La question de l’intégration de la sémantique dans la linguistique
Autonomie de la sémantique
La légitimité de la sémantique en linguistique ne va pas de soi. Certains linguistes se refusent à donner une existence à quelque chose d’aussi insaisissable que le sens (voir 1.1.2.), alors que d’autres considèrent que le sens est au cœur du langage et qu’il transcende ainsi tout plan d’analyse. Nous commencerons par ces derniers. A. Wierzbicka, par exemple, formule la thèse suivante : i. le langage est un outil pour exprimer du sens [Wierzbicka, 1992 : 3].

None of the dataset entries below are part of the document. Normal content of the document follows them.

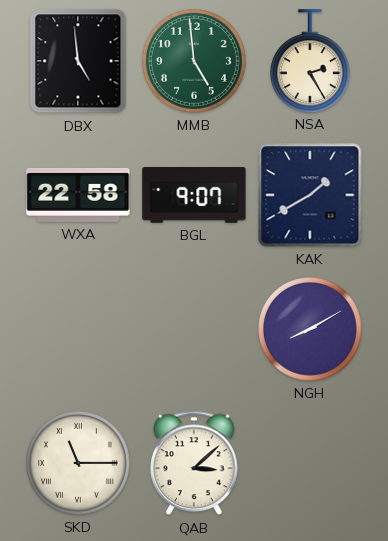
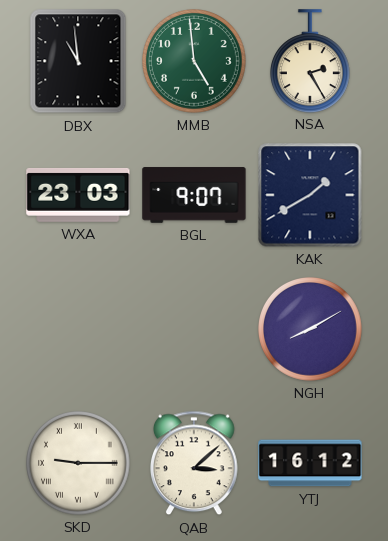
DBX: 4:59 -> 10:59
WXA: 22:58 -> 23:03
SKD: 11:15 -> 9:15
YTJ: none -> 16:12
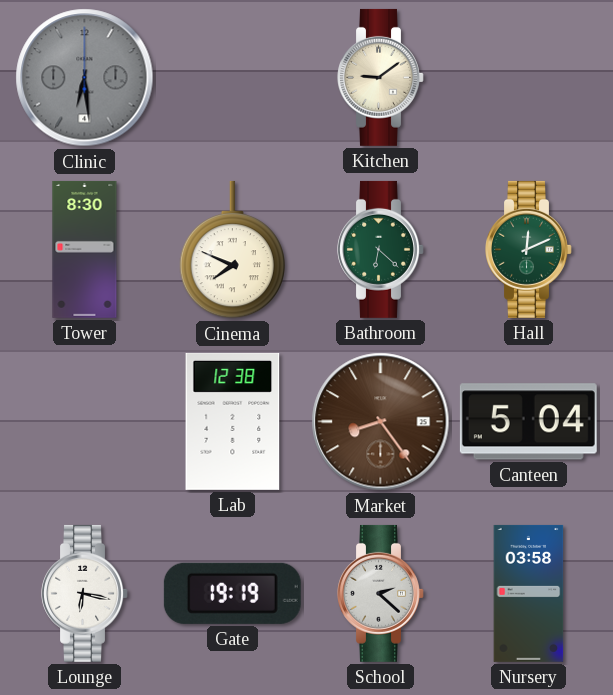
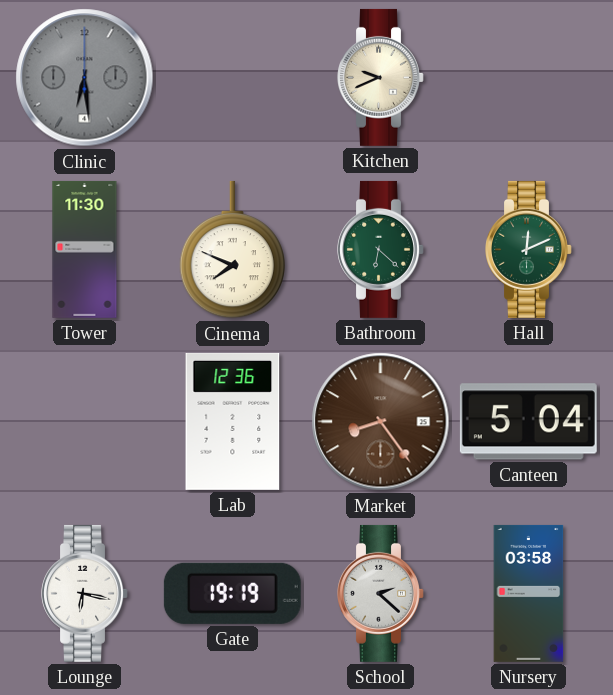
Kitchen: 9:09 -> 9:41
Tower: 8:30 -> 11:30
Lab: 12:38 -> 12:36
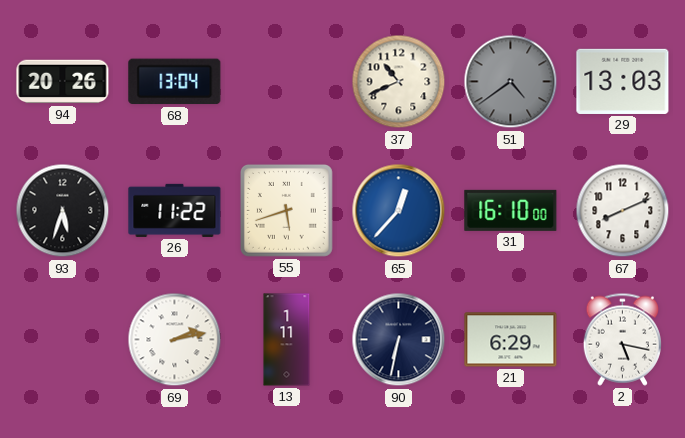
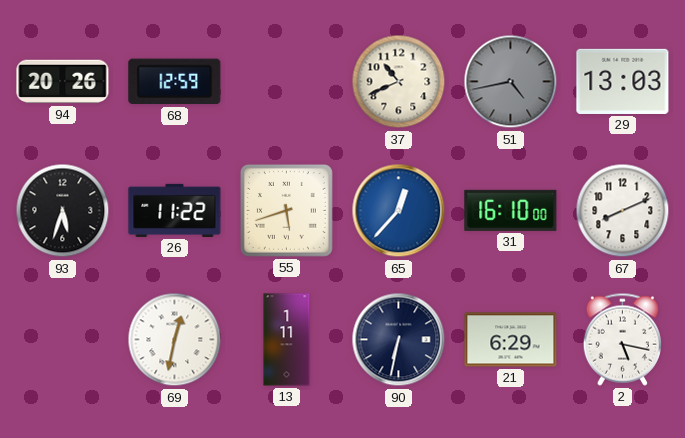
68: 13:04 -> 12:59
51: 4:39 -> 4:43
69: 2:13 -> 12:32
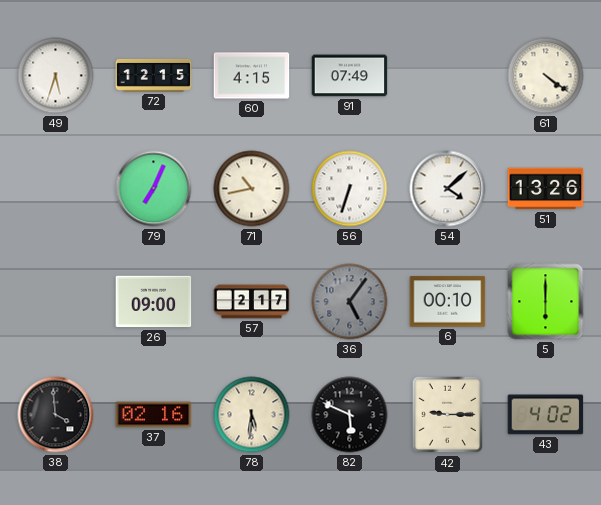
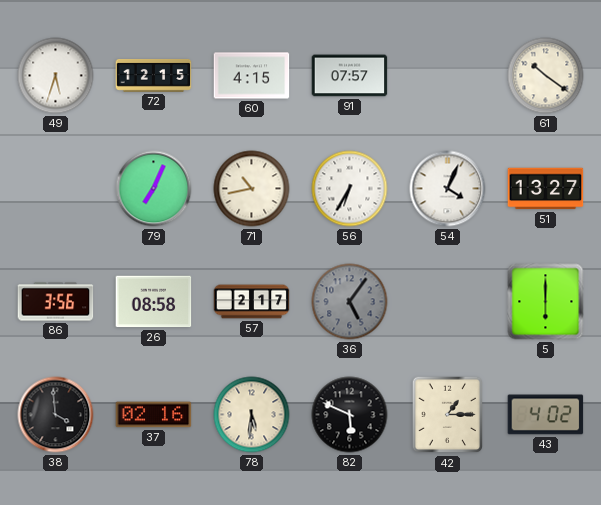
91: 07:49 -> 07:57
61: 4:21 -> 10:21
56: 6:33 -> 6:35
54: 4:08 -> 4:04
51: 13:26 -> 13:27
86: none -> 3:56
26: 09:00 -> 08:58
6: 00:10 -> none
42: 9:15 -> 1:15
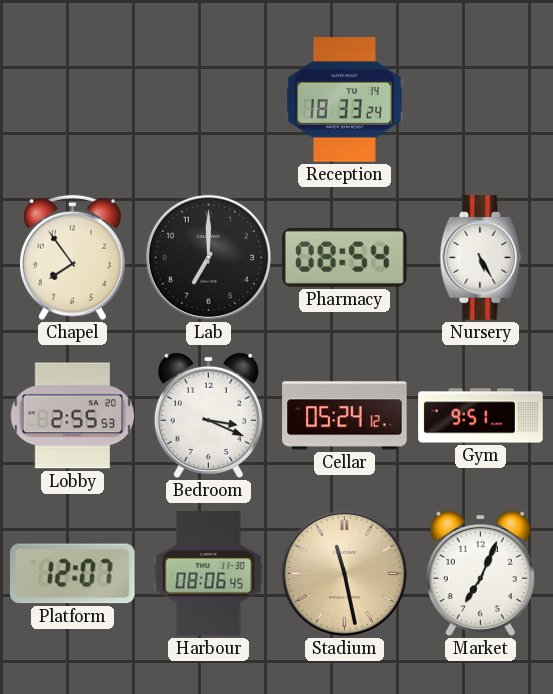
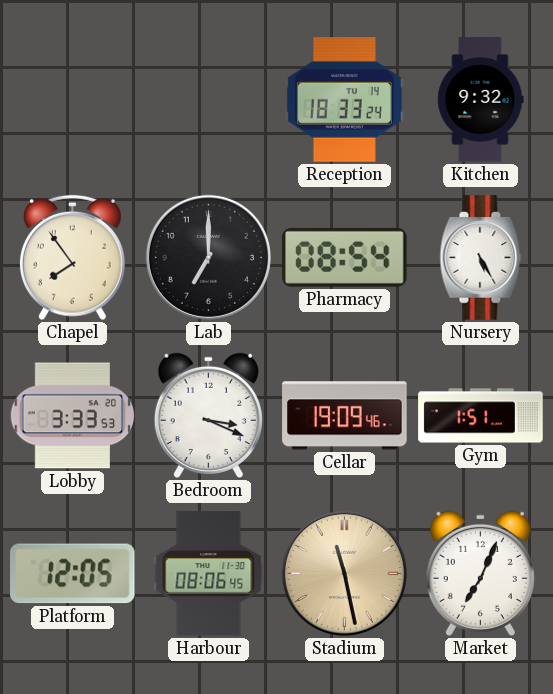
Kitchen: none -> 9:32
Lobby: 2:55 -> 3:33
Cellar: 05:24 -> 19:09
Gym: 9:51 -> 1:51
Platform: 12:07 -> 12:05
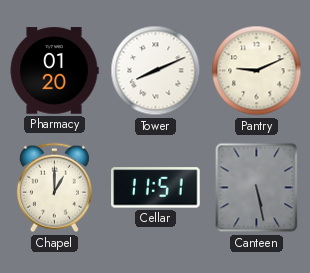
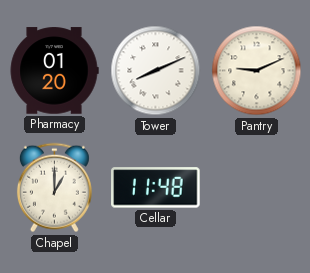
Cellar: 11:51 -> 11:48
Canteen: 5:28 -> none
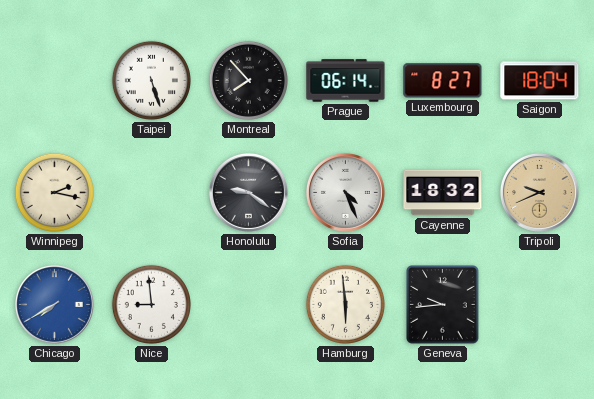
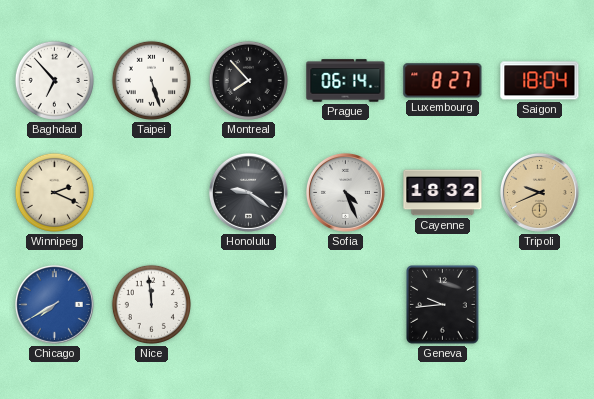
Baghdad: none -> 6:53
Winnipeg: 2:17 -> 2:19
Nice: 8:59 -> 11:59
Hamburg: 5:59 -> none
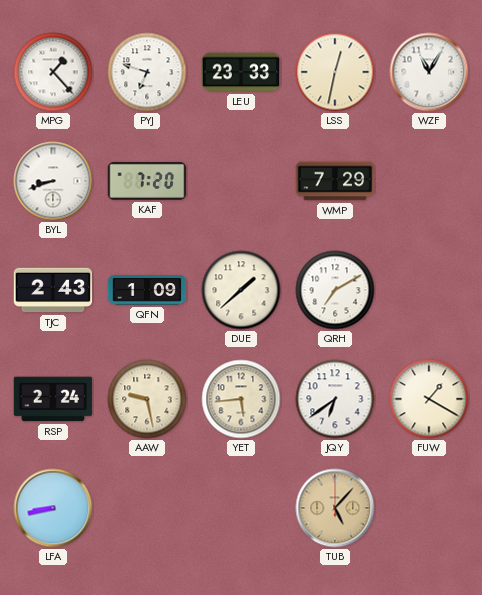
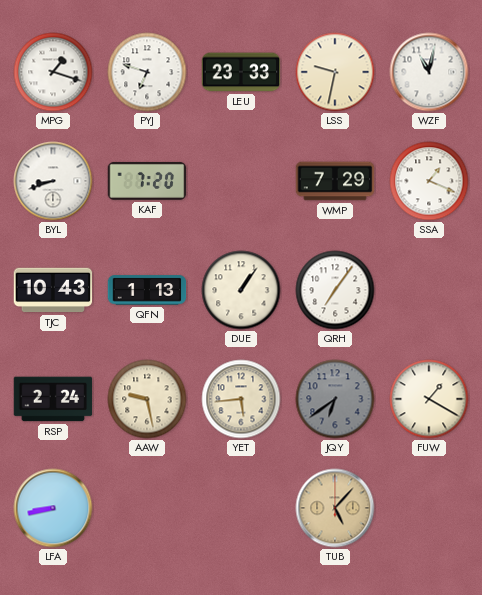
MPG: 1:23 -> 1:18
LSS: 12:32 -> 9:32
WZF: 11:05 -> 11:02
SSA: none -> 1:19
TJC: 2:43 -> 10:43
QFN: 1:09 -> 1:13
DUE: 1:38 -> 1:06
QRH: 7:10 -> 7:06
JQY dial: white -> grey
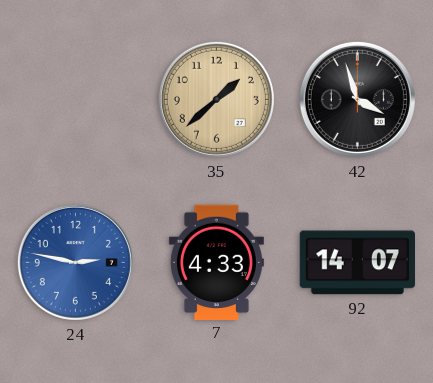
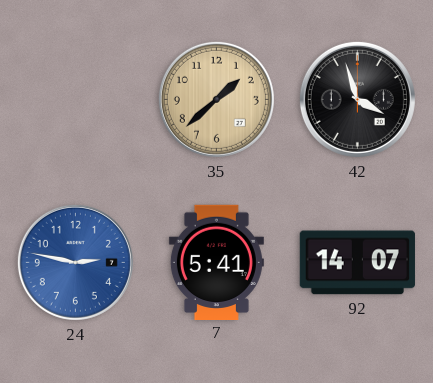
7: 4:33 -> 5:41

Dans ce cas, une des tâches de la linguistique est de : ii. décrire comment les langues créent et véhiculent du sens Pour décrire ce sens et, à moins de s’intéresser à des problématiques d’acquisition du langage, il faut présupposer l’existence d’un lexique, i.e. d’un système de connaissance structuré permettant la reconnaissance et la manipulation d’unités linguistiques.
La fonction primaire d’un lexique est, à la manière d’un dictionnaire, de livrer le sens de chaque unité. Il doit avoir un substrat mental (chaque individu est doté d’une compétence lexicale) et une dimension sociale (les individus d’une communauté donnée partagent un lexique commun). L’étude du lexique sur le plan sémantique porte le nom de sémantique lexicale (par opposition à la morphologie lexicale par exemple). D’une part, il s’agit d’étudier les différents sens d’un mot, de les structurer et de proposer des moyens pour les caractériser, voire les formaliser (figure 1.1).
Étant donnée la place qu’occupe le sens dans un tel domaine, il est scientifiquement nécessaire de proposer une définition de ce qui est mis en relation, autrement dit le sens. Cette question peut être abordée, comme nous le verrons, de différents points de vue : selon la célèbre formule du linguiste F. de Saussure, « le point de vue crée l’objet » [de Saussure, 1916 : 23].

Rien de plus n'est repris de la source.